Festina booted another kick into the left access door, cracking it off its bottom hinge. The impact splashed back a flurry of foam that spattered onto the leg of her trousers. She retreated a quick step and shook her foot, endeavoring to throw off every speck of foam clinging to her pants. As she did so, she said, "Oar, break that panel off. Try to stay clear of the scum."

"Yes, Festina." I pulled down the sleeve of my jacket so it completely covered my hand, then slammed my forearm against the remaining hinge of the access door. The hinge was flimsy indeed — it broke with a ‹PING›, and the door flew several paces before clattering to the tiles. Sergeant Aarhus ran after it; snatching it up, he hurried back to the computer and began using the panel to shovel foam onto the floor. Although he still wore his armor, Aarhus flinched whenever the froth splashed against him.

"Is logic scum poison too?" I whispered to Festina.

"Not the scum itself," my friend said. "But mixed in with the dead bacteria are traces of the Modig that killed them; and Modig is an utter bitch."

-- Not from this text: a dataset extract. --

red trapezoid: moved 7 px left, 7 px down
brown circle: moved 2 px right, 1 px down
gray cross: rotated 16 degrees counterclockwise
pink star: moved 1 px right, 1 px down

She glanced toward the woman in brown… particularly at the red dust on the woman’s hands. The woman was looking at the dust too: lifting her hands in front of her eyes, staring at her crimson fingers. Bits of gray foam had begun to bubble from beneath the woman’s fingernails — the same type of foam that was flooding from the computer, only this came from the woman herself. Festina opened her mouth as if to tell the woman something; then she shook her head. Turning away sharply, she headed in the oppositedirection, toward a console at the far end of the computer bank.

The Pollisand Follows His Trade

"The circuits are shot," Aarhus said, still scooping foam out of the computer. "Electronics as well as biologicals. Must have been a feedback surge." He glanced at a label on top of the machine. "Unit 4A51," he told Festina. "What is it? Navigation? Engine control?"

Festina had reached the console. She bent over it, tapping buttons. "4A51 is the primary security module. Damn… the readout says it’s in master mode."

Aarhus growled. "How the hell could she put it in master? Only the captain and the XO know the privileged access codes."

"Not true," Festina told him. "Admirals on the High Council know the codes too… or backdoors to get around the usual security. Obviously, some admiral ordered this woman to sabotage us, and gave her the codes to do it."

"But why did she follow such an order?" said a nasal voice. "And why so incompetently?"

We had forgotten about the Pollisand. He stood exactly where we had first seen him… but by some disquieting coincidence, that position was conveniently out of the way of everything we had been doing. He had not been in the flight path of the panel I knocked across the room, nor Aarhus’s rush to grab the panel, nor Festina’s route to the control console. When the woman in brown stumbled back from the foam, the white headless creature had been just a bit to one side of her retreat.